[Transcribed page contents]
▶

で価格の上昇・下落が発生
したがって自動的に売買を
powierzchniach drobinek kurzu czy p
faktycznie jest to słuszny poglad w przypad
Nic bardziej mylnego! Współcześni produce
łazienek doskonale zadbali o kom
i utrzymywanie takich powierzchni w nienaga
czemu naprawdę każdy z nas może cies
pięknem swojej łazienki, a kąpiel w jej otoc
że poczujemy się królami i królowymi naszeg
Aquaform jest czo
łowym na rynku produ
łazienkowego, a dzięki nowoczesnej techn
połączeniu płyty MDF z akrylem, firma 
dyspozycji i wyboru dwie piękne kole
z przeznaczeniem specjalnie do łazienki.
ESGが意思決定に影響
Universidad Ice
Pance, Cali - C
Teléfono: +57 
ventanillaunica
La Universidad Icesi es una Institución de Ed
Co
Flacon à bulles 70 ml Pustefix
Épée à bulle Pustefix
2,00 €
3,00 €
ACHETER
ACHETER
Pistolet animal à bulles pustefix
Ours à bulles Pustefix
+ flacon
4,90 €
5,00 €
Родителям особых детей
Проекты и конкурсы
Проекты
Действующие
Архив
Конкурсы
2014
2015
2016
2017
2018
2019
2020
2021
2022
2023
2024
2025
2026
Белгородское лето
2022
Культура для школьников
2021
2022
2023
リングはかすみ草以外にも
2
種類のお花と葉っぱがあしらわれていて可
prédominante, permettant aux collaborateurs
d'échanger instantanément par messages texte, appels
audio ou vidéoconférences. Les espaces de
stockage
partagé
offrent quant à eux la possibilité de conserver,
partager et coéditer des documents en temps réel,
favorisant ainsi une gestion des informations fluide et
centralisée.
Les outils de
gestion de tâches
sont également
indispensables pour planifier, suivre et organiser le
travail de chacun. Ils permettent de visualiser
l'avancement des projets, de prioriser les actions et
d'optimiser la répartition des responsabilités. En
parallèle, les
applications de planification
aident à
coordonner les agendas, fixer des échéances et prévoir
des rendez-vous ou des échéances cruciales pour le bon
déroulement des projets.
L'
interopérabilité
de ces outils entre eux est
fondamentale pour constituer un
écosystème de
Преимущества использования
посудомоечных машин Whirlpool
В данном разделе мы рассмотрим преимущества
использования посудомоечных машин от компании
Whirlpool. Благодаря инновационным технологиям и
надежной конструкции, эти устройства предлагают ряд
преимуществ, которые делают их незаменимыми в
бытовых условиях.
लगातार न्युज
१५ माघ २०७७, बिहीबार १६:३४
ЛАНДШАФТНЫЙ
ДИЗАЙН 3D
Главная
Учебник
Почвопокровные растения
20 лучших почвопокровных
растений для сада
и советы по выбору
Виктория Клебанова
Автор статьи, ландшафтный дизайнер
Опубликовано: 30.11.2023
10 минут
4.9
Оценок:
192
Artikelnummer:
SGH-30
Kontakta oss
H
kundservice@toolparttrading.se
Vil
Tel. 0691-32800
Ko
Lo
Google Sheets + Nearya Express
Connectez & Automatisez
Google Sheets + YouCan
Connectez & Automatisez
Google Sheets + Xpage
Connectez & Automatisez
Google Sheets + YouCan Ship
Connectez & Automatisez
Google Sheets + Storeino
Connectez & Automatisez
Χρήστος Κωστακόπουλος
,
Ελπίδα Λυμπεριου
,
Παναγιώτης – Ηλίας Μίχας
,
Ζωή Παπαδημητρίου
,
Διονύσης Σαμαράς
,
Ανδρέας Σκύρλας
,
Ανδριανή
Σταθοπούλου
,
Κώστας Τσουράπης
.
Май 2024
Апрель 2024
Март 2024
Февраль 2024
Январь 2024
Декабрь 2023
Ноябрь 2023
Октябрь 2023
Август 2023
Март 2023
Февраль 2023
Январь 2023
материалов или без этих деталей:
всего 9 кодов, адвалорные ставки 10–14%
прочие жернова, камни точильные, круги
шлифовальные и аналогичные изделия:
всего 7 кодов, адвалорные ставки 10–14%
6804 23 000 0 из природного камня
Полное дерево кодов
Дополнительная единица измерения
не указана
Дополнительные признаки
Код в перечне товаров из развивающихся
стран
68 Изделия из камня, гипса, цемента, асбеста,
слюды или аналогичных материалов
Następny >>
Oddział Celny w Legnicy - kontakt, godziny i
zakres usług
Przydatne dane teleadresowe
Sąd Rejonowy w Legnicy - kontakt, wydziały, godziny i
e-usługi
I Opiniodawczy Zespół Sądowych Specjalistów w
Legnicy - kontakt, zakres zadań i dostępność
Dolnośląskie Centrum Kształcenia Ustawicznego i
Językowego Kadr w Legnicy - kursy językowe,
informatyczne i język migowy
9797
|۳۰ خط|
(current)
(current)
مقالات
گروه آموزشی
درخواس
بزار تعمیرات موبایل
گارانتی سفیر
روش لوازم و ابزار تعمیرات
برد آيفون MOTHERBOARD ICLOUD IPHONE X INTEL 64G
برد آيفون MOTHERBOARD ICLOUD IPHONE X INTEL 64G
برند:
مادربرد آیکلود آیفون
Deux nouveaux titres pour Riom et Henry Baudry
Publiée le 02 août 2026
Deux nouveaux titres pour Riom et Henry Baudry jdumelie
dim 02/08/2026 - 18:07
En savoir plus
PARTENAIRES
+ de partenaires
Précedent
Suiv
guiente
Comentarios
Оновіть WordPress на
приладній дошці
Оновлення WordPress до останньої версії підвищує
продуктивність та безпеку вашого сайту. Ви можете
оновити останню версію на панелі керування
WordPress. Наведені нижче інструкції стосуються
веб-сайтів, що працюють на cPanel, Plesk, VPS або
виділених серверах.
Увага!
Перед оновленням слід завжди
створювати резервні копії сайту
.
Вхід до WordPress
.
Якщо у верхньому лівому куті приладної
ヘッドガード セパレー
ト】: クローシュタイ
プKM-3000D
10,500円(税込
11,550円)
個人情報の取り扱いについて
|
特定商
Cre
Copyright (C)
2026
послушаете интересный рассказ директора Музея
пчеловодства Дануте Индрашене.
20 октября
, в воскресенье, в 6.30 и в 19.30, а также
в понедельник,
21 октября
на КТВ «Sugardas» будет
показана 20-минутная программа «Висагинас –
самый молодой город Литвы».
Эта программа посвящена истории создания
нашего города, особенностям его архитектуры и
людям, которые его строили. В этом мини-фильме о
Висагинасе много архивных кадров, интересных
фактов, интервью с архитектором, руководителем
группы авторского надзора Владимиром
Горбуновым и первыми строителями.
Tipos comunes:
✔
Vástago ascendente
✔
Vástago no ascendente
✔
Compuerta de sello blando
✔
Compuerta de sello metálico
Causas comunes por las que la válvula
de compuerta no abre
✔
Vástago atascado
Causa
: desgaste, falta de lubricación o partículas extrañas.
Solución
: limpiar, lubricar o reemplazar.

◀

* What the task requires
You are asked to transcribe the complete data exactly.

* Your solution
で価格の上昇・下落が発生
したがって自動的に売買を
powierzchniach drobinek kurzu czy p
faktycznie jest to słuszny poglad w przypad
Nic bardziej mylnego! Współcześni produce
łazienek doskonale zadbali o kom
i utrzymywanie takich powierzchni w nienaga
czemu naprawdę każdy z nas może cies
pięknem swojej łazienki, a kąpiel w jej otoc
że poczujemy się królami i królowymi naszeg
Aquaform jest czo
łowym na rynku produ
łazienkowego, a dzięki nowoczesnej techn
połączeniu płyty MDF z akrylem, firma 
dyspozycji i wyboru dwie piękne kole
z przeznaczeniem specjalnie do łazienki.
ESGが意思決定に影響
Universidad Ice
Pance, Cali - C
Teléfono: +57 
ventanillaunica
La Universidad Icesi es una Institución de Ed
Co
Flacon à bulles 70 ml Pustefix
Épée à bulle Pustefix
2,00 €
3,00 €
ACHETER
ACHETER
Pistolet animal à bulles pustefix
Ours à bulles Pustefix
+ flacon
4,90 €
5,00 €
Родителям особых детей
Проекты и конкурсы
Проекты
Действующие
Архив
Конкурсы
2014
2015
2016
2017
2018
2019
2020
2021
2022
2023
2024
2025
2026
Белгородское лето
2022
Культура для школьников
2021
2022
2023
リングはかすみ草以外にも
2
種類のお花と葉っぱがあしらわれていて可
prédominante, permettant aux collaborateurs
d'échanger instantanément par messages texte, appels
audio ou vidéoconférences. Les espaces de
stockage
partagé
offrent quant à eux la possibilité de conserver,
partager et coéditer des documents en temps réel,
favorisant ainsi une gestion des informations fluide et
centralisée.
Les outils de
gestion de tâches
sont également
indispensables pour planifier, suivre et organiser le
travail de chacun. Ils permettent de visualiser
l'avancement des projets, de prioriser les actions et
d'optimiser la répartition des responsabilités. En
parallèle, les
applications de planification
aident à
coordonner les agendas, fixer des échéances et prévoir
des rendez-vous ou des échéances cruciales pour le bon
déroulement des projets.
L'
interopérabilité
de ces outils entre eux est
fondamentale pour constituer un
écosystème de
Преимущества использования
посудомоечных машин Whirlpool
В данном разделе мы рассмотрим преимущества
использования посудомоечных машин от компании
Whirlpool. Благодаря инновационным технологиям и
надежной конструкции, эти устройства предлагают ряд
преимуществ, которые делают их незаменимыми в
бытовых условиях.
लगातार न्युज
१५ माघ २०७७, बिहीबार १६:३४
ЛАНДШАФТНЫЙ
ДИЗАЙН 3D
Главная
Учебник
Почвопокровные растения
20 лучших почвопокровных
растений для сада
и советы по выбору
Виктория Клебанова
Автор статьи, ландшафтный дизайнер
Опубликовано: 30.11.2023
10 минут
4.9
Оценок:
192
Artikelnummer:
SGH-30
Kontakta oss
H
kundservice@toolparttrading.se
Vil
Tel. 0691-32800
Ko
Lo
Google Sheets + Nearya Express
Connectez & Automatisez
Google Sheets + YouCan
Connectez & Automatisez
Google Sheets + Xpage
Connectez & Automatisez
Google Sheets + YouCan Ship
Connectez & Automatisez
Google Sheets + Storeino
Connectez & Automatisez
Χρήστος Κωστακόπουλος
,
Ελπίδα Λυμπεριου
,
Παναγιώτης – Ηλίας Μίχας
,
Ζωή Παπαδημητρίου
,
Διονύσης Σαμαράς
,
Ανδρέας Σκύρλας
,
Ανδριανή
Σταθοπούλου
,
Κώστας Τσουράπης
.
Май 2024
Апрель 2024
Март 2024
Февраль 2024
Январь 2024
Декабрь 2023
Ноябрь 2023
Октябрь 2023
Август 2023
Март 2023
Февраль 2023
Январь 2023
материалов или без этих деталей:
всего 9 кодов, адвалорные ставки 10–14%
прочие жернова, камни точильные, круги
шлифовальные и аналогичные изделия:
всего 7 кодов, адвалорные ставки 10–14%
6804 23 000 0 из природного камня
Полное дерево кодов
Дополнительная единица измерения
не указана
Дополнительные признаки
Код в перечне товаров из развивающихся
стран
68 Изделия из камня, гипса, цемента, асбеста,
слюды или аналогичных материалов
Następny >>
Oddział Celny w Legnicy - kontakt, godziny i
zakres usług
Przydatne dane teleadresowe
Sąd Rejonowy w Legnicy - kontakt, wydziały, godziny i
e-usługi
I Opiniodawczy Zespół Sądowych Specjalistów w
Legnicy - kontakt, zakres zadań i dostępność
Dolnośląskie Centrum Kształcenia Ustawicznego i
Językowego Kadr w Legnicy - kursy językowe,
informatyczne i język migowy
9797
|۳۰ خط|
(current)
(current)
مقالات
گروه آموزشی
درخواس
بزار تعمیرات موبایل
گارانتی سفیر
روش لوازم و ابزار تعمیرات
برد آيفون MOTHERBOARD ICLOUD IPHONE X INTEL 64G
برد آيفون MOTHERBOARD ICLOUD IPHONE X INTEL 64G
برند:
مادربرد آیکلود آیفون
Deux nouveaux titres pour Riom et Henry Baudry
Publiée le 02 août 2026
Deux nouveaux titres pour Riom et Henry Baudry jdumelie
dim 02/08/2026 - 18:07
En savoir plus
PARTENAIRES
+ de partenaires
Précedent
Suiv
guiente
Comentarios
Оновіть WordPress на
приладній дошці
Оновлення WordPress до останньої версії підвищує
продуктивність та безпеку вашого сайту. Ви можете
оновити останню версію на панелі керування
WordPress. Наведені нижче інструкції стосуються
веб-сайтів, що працюють на cPanel, Plesk, VPS або
виділених серверах.
Увага!
Перед оновленням слід завжди
створювати резервні копії сайту
.
Вхід до WordPress
.
Якщо у верхньому лівому куті приладної
ヘッドガード セパレー
ト】: クローシュタイ
プKM-3000D
10,500円(税込
11,550円)
個人情報の取り扱いについて
|
特定商
Cre
Copyright (C)
2026
послушаете интересный рассказ директора Музея
пчеловодства Дануте Индрашене.
20 октября
, в воскресенье, в 6.30 и в 19.30, а также
в понедельник,
21 октября
на КТВ «Sugardas» будет
показана 20-минутная программа «Висагинас –
самый молодой город Литвы».
Эта программа посвящена истории создания
нашего города, особенностям его архитектуры и
людям, которые его строили. В этом мини-фильме о
Висагинасе много архивных кадров, интересных
фактов, интервью с архитектором, руководителем
группы авторского надзора Владимиром
Горбуновым и первыми строителями.
Tipos comunes:
✔
Vástago ascendente
✔
Vástago no ascendente
✔
Compuerta de sello blando
✔
Compuerta de sello metálico
Causas comunes por las que la válvula
de compuerta no abre
✔
Vástago atascado
Causa
: desgaste, falta de lubricación o partículas extrañas.
Solución
: limpiar, lubricar o reemplazar.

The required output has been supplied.